4. Block Moving Orders
Operational reality means plans change. A truck may be overloaded by a late order, a customer may call to postpone, or orders need to be balanced between runs. Block Moving allows one or more orders to be reassigned to a different run or pick date in seconds.
The process is simple:
- Select the order or orders to be moved
- Enter the new run code and pick date
- Save – the orders are immediately transferred
The reassignment is instant and reflects across the system in real time. This is particularly useful for balancing weight loads across vehicles, managing late-arriving orders, or handling same-day changes without disrupting the rest of the plan.
Block Moving Orders – orders are selected and the new run code and pick date fields are filled in before saving

Full Run Planner view showing all orders in the run with total cartons, weight, and drops – useful for load balancing decisions before block moving
The run code and pick date are edited inline – one save and the orders are transferred
5. Run Planning While Picking is Occurring
This is worth highlighting as a reminder: Run Planning does not need to be complete before picking starts. This has always been the case in Infoware – it is not a new feature, but an existing capability that is easy to overlook.

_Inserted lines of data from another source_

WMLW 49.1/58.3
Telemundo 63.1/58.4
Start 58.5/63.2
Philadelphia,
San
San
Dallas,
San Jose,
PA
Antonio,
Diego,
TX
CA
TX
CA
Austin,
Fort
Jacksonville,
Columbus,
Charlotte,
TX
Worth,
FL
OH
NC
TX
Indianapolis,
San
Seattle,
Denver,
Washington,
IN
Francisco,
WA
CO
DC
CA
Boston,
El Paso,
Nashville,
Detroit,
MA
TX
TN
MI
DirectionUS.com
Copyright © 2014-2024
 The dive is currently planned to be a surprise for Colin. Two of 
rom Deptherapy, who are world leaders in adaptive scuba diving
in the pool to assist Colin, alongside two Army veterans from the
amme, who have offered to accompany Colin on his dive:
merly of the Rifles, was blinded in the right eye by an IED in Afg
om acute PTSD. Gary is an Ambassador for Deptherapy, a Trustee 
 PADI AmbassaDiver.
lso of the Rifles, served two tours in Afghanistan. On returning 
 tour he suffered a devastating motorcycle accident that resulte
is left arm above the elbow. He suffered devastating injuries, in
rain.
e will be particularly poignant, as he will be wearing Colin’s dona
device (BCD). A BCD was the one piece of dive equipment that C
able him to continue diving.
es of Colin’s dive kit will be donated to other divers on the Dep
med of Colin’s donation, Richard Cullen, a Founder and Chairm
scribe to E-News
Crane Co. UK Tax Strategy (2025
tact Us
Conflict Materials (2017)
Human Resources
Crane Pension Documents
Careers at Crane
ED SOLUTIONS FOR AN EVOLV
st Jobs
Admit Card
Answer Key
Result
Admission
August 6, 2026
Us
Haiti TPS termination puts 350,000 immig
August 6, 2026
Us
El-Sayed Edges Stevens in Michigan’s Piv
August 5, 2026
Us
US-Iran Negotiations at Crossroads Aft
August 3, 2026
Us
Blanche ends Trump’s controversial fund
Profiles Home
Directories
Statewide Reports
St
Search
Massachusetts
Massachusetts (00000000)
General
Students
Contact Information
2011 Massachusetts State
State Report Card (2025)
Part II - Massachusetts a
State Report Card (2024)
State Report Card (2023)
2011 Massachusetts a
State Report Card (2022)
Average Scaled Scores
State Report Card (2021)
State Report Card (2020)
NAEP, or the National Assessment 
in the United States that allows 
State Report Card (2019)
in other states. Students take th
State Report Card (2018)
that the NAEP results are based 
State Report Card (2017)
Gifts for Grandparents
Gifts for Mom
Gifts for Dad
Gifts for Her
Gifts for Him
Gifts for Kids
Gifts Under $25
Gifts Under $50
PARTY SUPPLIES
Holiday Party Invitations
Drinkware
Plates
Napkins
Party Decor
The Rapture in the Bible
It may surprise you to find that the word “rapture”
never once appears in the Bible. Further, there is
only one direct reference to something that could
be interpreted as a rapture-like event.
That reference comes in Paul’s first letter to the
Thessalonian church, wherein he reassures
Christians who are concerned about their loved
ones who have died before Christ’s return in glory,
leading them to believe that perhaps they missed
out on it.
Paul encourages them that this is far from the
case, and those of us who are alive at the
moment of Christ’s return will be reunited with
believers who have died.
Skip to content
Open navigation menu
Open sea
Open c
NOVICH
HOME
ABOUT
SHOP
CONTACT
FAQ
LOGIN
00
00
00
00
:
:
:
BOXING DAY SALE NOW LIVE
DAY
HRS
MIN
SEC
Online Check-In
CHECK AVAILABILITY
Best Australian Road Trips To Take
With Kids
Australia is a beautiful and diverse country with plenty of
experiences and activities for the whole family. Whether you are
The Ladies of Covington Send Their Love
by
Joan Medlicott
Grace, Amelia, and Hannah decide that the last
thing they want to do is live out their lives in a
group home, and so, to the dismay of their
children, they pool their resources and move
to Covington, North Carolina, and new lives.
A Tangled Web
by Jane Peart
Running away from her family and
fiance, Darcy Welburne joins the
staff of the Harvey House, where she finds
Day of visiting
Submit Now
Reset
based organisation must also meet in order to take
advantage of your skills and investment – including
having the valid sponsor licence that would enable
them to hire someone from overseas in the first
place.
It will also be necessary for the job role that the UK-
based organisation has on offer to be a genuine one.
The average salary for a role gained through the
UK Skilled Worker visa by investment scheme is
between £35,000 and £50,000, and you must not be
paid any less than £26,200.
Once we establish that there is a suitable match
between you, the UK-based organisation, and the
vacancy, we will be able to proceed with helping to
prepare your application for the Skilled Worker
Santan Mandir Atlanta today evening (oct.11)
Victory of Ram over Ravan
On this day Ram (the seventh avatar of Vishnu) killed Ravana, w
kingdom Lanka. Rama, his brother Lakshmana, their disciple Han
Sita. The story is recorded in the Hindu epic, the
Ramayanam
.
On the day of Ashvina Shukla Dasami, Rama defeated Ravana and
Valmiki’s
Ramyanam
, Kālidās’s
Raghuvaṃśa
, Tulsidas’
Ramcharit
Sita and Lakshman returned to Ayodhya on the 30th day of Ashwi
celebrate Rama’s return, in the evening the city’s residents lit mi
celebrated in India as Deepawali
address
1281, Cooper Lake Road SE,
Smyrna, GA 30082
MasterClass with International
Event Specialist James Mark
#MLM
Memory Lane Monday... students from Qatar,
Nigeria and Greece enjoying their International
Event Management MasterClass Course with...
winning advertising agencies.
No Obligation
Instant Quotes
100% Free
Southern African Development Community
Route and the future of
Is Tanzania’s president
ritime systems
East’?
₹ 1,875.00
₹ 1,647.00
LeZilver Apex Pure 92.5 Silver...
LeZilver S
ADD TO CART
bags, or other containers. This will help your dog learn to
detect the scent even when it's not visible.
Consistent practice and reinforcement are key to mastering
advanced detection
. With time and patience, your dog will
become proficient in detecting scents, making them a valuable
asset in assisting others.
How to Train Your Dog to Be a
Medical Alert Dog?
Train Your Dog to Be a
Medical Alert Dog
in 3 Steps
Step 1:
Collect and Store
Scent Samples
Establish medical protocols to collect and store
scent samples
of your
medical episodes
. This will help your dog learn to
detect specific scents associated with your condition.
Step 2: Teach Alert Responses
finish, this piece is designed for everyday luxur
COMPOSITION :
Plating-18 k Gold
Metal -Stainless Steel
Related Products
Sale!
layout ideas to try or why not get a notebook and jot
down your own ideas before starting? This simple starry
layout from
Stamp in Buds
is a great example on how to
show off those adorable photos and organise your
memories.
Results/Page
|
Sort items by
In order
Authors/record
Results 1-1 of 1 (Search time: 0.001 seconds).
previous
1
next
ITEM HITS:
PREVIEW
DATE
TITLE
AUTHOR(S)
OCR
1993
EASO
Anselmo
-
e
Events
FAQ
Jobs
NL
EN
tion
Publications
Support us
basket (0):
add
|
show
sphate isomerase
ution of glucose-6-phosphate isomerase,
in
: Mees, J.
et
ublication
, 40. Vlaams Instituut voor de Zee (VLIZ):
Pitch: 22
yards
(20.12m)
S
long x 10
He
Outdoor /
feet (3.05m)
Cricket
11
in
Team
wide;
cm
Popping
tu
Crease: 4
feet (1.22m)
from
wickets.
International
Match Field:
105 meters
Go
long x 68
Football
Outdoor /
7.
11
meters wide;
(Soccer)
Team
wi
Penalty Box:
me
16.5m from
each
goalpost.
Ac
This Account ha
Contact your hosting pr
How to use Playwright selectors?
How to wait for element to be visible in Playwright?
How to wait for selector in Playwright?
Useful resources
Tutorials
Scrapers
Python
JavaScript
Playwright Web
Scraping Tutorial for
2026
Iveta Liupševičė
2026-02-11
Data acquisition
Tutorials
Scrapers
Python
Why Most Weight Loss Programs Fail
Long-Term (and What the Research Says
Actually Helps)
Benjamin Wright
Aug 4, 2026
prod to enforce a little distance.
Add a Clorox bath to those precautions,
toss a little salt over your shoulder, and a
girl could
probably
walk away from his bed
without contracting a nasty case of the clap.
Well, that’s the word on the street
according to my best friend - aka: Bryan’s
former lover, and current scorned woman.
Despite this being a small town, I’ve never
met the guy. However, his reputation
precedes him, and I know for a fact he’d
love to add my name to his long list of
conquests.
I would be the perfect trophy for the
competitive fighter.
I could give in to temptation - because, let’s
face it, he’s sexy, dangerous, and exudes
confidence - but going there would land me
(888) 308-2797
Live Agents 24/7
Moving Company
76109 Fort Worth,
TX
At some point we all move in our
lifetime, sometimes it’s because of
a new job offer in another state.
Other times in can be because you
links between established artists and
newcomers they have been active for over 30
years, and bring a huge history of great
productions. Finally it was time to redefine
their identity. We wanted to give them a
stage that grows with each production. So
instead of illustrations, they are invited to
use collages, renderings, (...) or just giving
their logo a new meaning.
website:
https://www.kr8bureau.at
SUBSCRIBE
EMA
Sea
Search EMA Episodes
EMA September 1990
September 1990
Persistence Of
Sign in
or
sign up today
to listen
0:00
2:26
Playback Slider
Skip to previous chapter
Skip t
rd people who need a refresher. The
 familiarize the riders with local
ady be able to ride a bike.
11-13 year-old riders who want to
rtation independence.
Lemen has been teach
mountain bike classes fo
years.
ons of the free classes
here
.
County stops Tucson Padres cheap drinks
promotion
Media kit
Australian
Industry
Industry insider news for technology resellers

Infoware allows both activities to run simultaneously. While pickers are working through planned orders in the warehouse, the logistics team can continue refining other runs, adding late orders, rebalancing loads, or planning the next day’s runs – all without interfering with active picking operations.
For high-volume operations with tight despatch windows, or businesses where orders continue arriving throughout the day, this flexibility is a significant operational advantage that removes a common bottleneck.
Without Infoware’s Drag n Drop
- Manual suburb and street sorting of 30–40 orders: 20–30 minutes
- Individual pallet number assignment: 5–10 minutes
With Infoware’s features
- Default suburb/street sequencing
- Pallet allocation for 40 drops across 3 pallets: 3 clicks
- Sequence adjustments: drag and drop in seconds
- Planning and picking run in parallel – no bottleneck
As Shlomo Levin from NSW Liquor Logistics described it: what took 30 minutes now takes 3. That is a saving of 27 minutes per run – and for an operation running multiple runs daily, that adds up to hours of recovered time each week.